Yes, that can be used in a game engine for example.


I think the point being made is that there is very little room for creativity there... There are tons of examples of physics engines written in multitudes of languages with a full range of quality of implemention.

Now if the LLM had known to look for and found dark matter or gravitational waves all while sitting there on your computer comparing micro changes between CPU cycles, maybe you would have a point. To my knowledge most physics engines do the even emulate Newtonian physics nevermind more modern variants


I'm not talking about the physics calculations. I'm talking about it navigating, adapting and coding using my own patterns, coding style and structure within a context that is completely custom. It understands the framework I've built, what functions to use when and writes code looking and working as if it was my own.


> It understands the framework I've built, what functions to use when and writes code looking and working as if it was my own.

Yes, that's what LLMs do. They build statistical models based on their context and training data. They then give the most likely statistical output.

There's nothing creative about it, it's all statistics based on the inputs and they can at best extrapolate but they cannot fundamentally move outside of their inputs.

Humans uniquely can.


> What is "assisted 100s of millions of people in many billions of tasks"?

Let's assume 180M users for ChatGPT, each user using the model just 5 times in a month. You got the 1B tasks. If one task uses up 1000 tokens - you have the trillion interactive tokens. It's all based on public data and guesstimation.


And to expand on myself. "Experience" means something very specific for humans. It means you have done something for a long time, and you have failed at it. And you have learned from experience. By definition, LLMs don't have any experience at all. They are trained and become a fresh "brain", and then they make the same mistakes, over and over and over, until they either get a new prompt that might correct themselves or are trained from scratch all over again.


What I meant is

1. LLM generates an idea and

2. the user responds positively or negatively or

3. the user tries the idea and comes back to continue the iteration, communicating the outcomes.

For example the LLM generates some code and I run it, and if it fails I copy paste the error.

That is the (state, action, reward) tuple which defines an experience.


Sounds like the LLM facilitated a human to gain experience, by making mistakes for the human and then correcting those mistakes also likely in an incorrect way. LLMs are effectively very very bad teachers.

The LLM given the same inputs tomorrow is likely to return similar responses. If a human did that they would likely be concidered to have some sort of medical condition...

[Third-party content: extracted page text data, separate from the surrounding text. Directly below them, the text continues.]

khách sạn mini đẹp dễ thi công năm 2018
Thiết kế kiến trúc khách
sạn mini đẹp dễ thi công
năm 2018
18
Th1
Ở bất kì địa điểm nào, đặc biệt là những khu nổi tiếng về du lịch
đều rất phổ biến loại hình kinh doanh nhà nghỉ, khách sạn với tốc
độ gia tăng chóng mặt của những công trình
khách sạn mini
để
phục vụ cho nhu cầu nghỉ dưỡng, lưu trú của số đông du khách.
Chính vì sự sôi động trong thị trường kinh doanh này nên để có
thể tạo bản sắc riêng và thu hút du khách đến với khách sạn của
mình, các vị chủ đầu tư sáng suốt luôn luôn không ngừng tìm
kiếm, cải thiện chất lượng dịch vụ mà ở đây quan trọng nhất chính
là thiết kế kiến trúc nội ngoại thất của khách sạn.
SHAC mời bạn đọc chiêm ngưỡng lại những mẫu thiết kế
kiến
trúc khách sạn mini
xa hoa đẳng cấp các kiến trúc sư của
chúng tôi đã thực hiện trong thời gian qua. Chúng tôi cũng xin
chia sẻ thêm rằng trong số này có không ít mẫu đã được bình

I don't know if I buy that an AI wouldn't have been able to come up with touchscreen. It knows people touch screens with pens, and it knows people point and touch things that aren't screens. It could put those ideas together, that's how people came up with


It's not an AI. It's a word probability model. Trained on tons of text. It's not smart at all. The only reason why it might have "figured that out" is because it was actually present in scifi texts in the 60s. The other reason would be that you increased the temperature to something like 100, and then you think you see something genius in some hallucinations, among other unreadable text.


This is also why Peter Thiel et al are so obsessed with René Girard.

> Philosopher René Girard, scholar Robert Hamerton-Kelly, and Thiel co-founded IMITATIO in 2007 to support the “development and discussion of René Girard’s ‘mimetic theory’ of human behavior and culture.” Mimetic theory, the concept that humans are fundamentally imitative, has had a profound effect on Thiel, who calls Girard “the one writer who has influenced me the most.”

https://www.theverge.com/2016/12/21/14025760/peter-thiel-het...


It goes deeper than that. We are copies of our parents made out of self replicating molecules… copying is fundamental to pretty much everything interesting that has ever happened.


This is why not much changed for 10s of thousands of years until writing was invented, and accelerated when a valid method of iteration (science) was instituted.